Worklytics incident
🛑 login is slow, MSFT SSO in particular is affected
Worklytics experienced a major incident on October 8, 2025 affecting Worklytics Platform and worklytics-web-portal, lasting 17h 31m. The incident has been resolved; the full update timeline is below.
Affected components
Update timeline
- resolved Oct 08, 2025, 09:53 PM UTC
The Worklytics Web Portal was degraded from approximately 14:44 PT until 17:20 PT. The Root Cause was increased latency in GCP Secrets Manager, resulting in configuration information stored there being slow to load or timing out entirely. This was an unexpected and unhandled condition. The code to access the secrets manager included handling of outright failures (proactively disabling the SSO methods depending on the inaccesssible secrets) - but not extreme slowness.
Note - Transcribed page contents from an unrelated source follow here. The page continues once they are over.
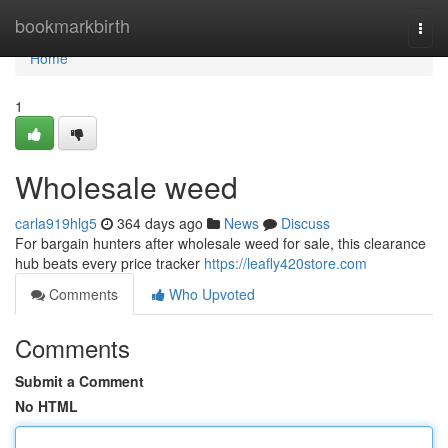
Home
bookmarkbirth
Togg
navi
Home
1
Wholesale weed
carla919hlg5
364 days ago
News
Discuss
For bargain hunters after wholesale weed for sale, this clearance
hub beats every price tracker
https://leafly420store.com
Comments
Who Upvoted
Comments
Submit a Comment
No HTML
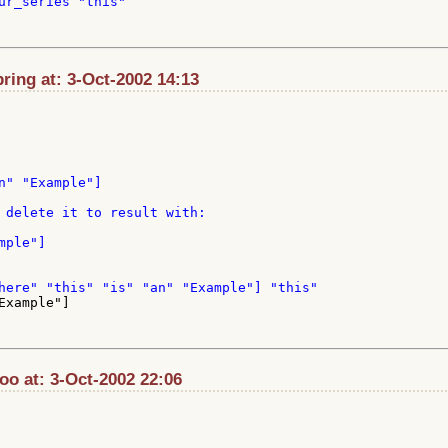
ur_series "this"

ing at: 3-Oct-2002 14:13
n" "Example"]

 delete it to result with:

xample"]

o at: 3-Oct-2002 22:06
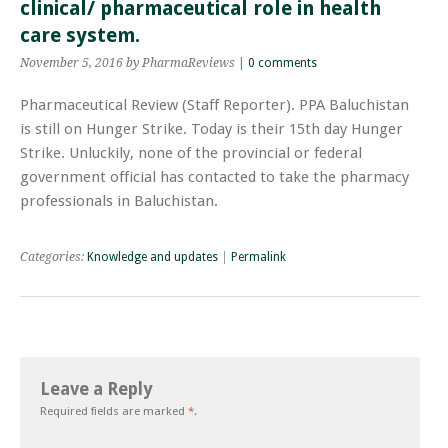
clinical/ pharmaceutical role in health
care system.
November 5, 2016
by PharmaReviews
|
0 comments
Pharmaceutical Review (Staff Reporter). PPA Baluchistan
is still on Hunger Strike. Today is their 15th day Hunger
Strike. Unluckily, none of the provincial or federal
government official has contacted to take the pharmacy
professionals in Baluchistan.
Categories:
Knowledge and updates
|
Permalink
Leave a Reply
Required fields are marked
*
.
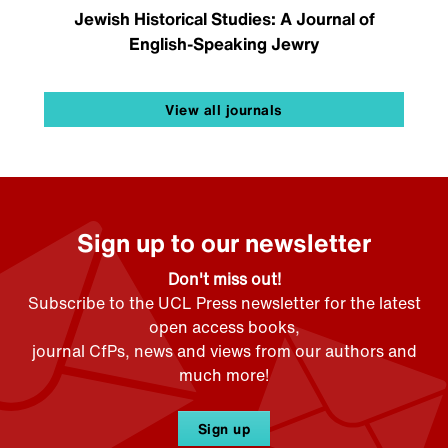
Jewish Historical Studies: A Journal of
English-Speaking Jewry
View all journals
Sign up to our newsletter
Don't miss out!
Subscribe to the UCL Press newsletter for the latest
open access books,
journal CfPs, news and views from our authors and
much more!
Sign up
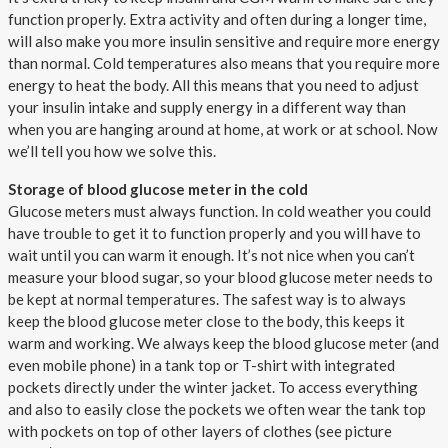
function properly. Extra activity and often during a longer time,
will also make you more insulin sensitive and require more energy
than normal. Cold temperatures also means that you require more
energy to heat the body. All this means that you need to adjust
your insulin intake and supply energy in a different way than
when you are hanging around at home, at work or at school. Now
we’ll tell you how we solve this.
Storage of blood glucose meter in the cold
Glucose meters must always function. In cold weather you could
have trouble to get it to function properly and you will have to
wait until you can warm it enough. It’s not nice when you can’t
measure your blood sugar, so your blood glucose meter needs to
be kept at normal temperatures. The safest way is to always
keep the blood glucose meter close to the body, this keeps it
warm and working. We always keep the blood glucose meter (and
even mobile phone) in a tank top or T-shirt with integrated
pockets directly under the winter jacket. To access everything
and also to easily close the pockets we often wear the tank top
with pockets on top of other layers of clothes (see picture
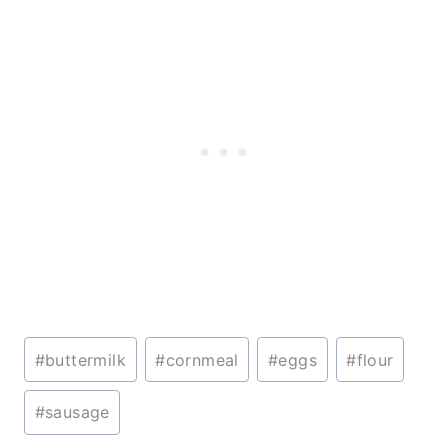
Post
#
buttermilk
#
cornmeal
#
eggs
#
flour
Tags:
#
sausage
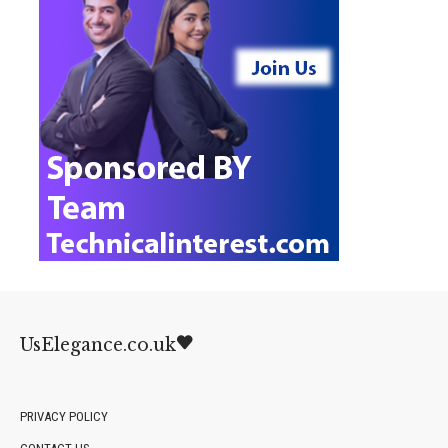
UsElegance.co.uk
PRIVACY POLICY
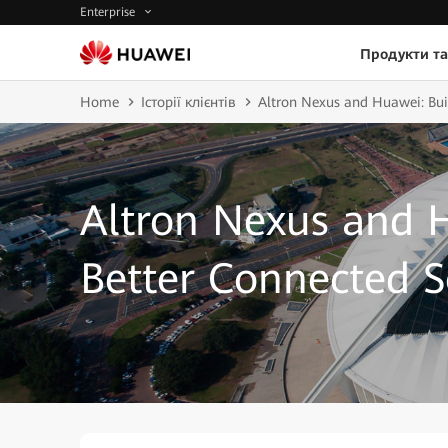
Enterprise
Продукти та
Home
Історії клієнтів
Altron Nexus and Huawei: Bui
Altron Nexus and H
Better Connected S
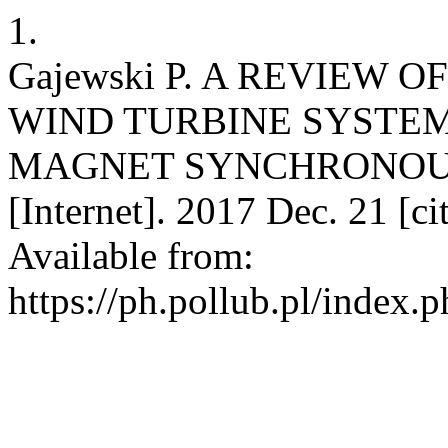
1.
Gajewski P. A REVIEW
WIND TURBINE SYSTE
MAGNET SYNCHRONOUS
[Internet]. 2017 Dec. 21 [c
Available from:
https://ph.pollub.pl/index.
The default Secrets Manager client timeout is 60s (specified by Google, not Worklytics); we should have lowered this based on our use case ( a web app configuration). Given that we were lazy-loading configuration information for SSO providers, and that 60s is typically HTTP timeout of web browsers, login requests were simply timing out. What *should* have happened some SSO methods simply disappearing from the application. Two fixes have been made: - lowering timeouts as described above to well within HTTP timeout - moving some non-Secret configuration information out of Secrets Manager, to limit dependency on the service; certain values were kept their for convenience of having all config in one place, rather than bc they were values that actually needed to be handled as secrets. Limiting use of secrets manager to truly secret values should reduce the dependency and risk.